A study conducted by the Minnesota Pollution Control Agency has shown that “low concentrations of alkylphenols [the ingredient in many spermicides] and antidepressants in water have a measurable effect on fish responses and alter reproductive behaviors.” Keeping unused medication in a bathroom medicine cupboard or kitchen cabinet is no better a solution however, as accidental poisoning from medicines stowed away in the home unsecured is the second leading cause of death in both infants and adults.
Although, there are some medications that need to be flushed down the toilet or drained down the sink because there is a risk that they can be taken by someone else.

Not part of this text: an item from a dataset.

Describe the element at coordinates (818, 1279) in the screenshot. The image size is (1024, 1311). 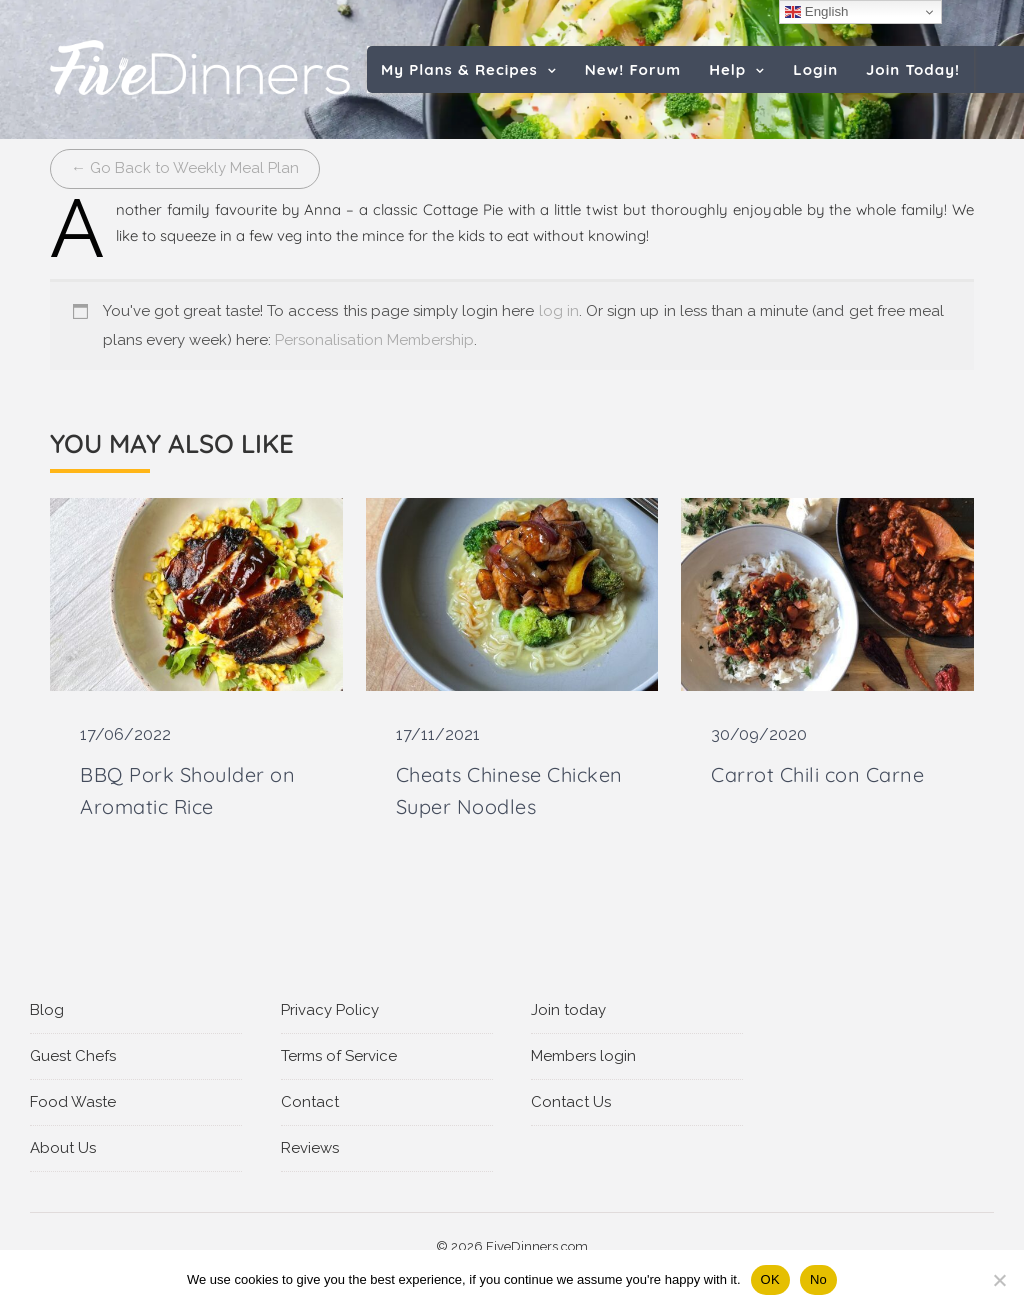 I see `No` at that location.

Usually if you consult your local pharmacist, he or she will be able to tell you which medications need to be disposed in this manner. Or else, you can up Food and Drug Administration and get this information. The FDA has set up a special telephone line for this purpose.
- Actiq, oral transmucosal lozenge
- Avinza, capsules (extended release)
- Daytrana, transdermal patch system
- Demerol, tablets
- Demerol, oral solution
- Diastat/Diastat AcuDial, rectal gel
- Dilaudid, tablets
- Dilaudid, oral liquid
- Dolophine Hydrochloride, tablets
- Duragesic, patch (extended release)
- Embeda, capsules (extended release)
- Exalgo, tablets (extended release)
- Fentora, tablets (buccal)
- Kadian, capsules (extended release)
- Methadone Hydrochloride, oral solution
- Methadose, tablets
- Morphine Sulfate, tablets (immediate release)
- Morphine Sulfate, oral solution
- MS Contin, tablets (extended release)
- Onsolis, soluble film (buccal)
- Opana, tablets (immediate release)
- Opana ER, tablets (extended release)
- Oramorph SR, tablets (sustained release)
- Oxycontin, tablets (extended release)
- Percocet, tablets
- Percodan, tablets
- Xyrem, oral solution
Please be aware that some of these prescription medications have generic versions. Additionally, the FDA continually evaluates medications for safety risks and updates the above list as needed. Proper disposal of medicines will keep your family and pets safe, and is an excellent prevention tool against drug re-sale and trafficking, as well as theft and drug abuse.
Once you’ve organized your home medications and supplies, an occasional check is all that’s necessary. Discard left over medications as soon as you finish and regularly check the expiration date of over-the-counter medications. Proper storage and disposal will protect your family and the environment.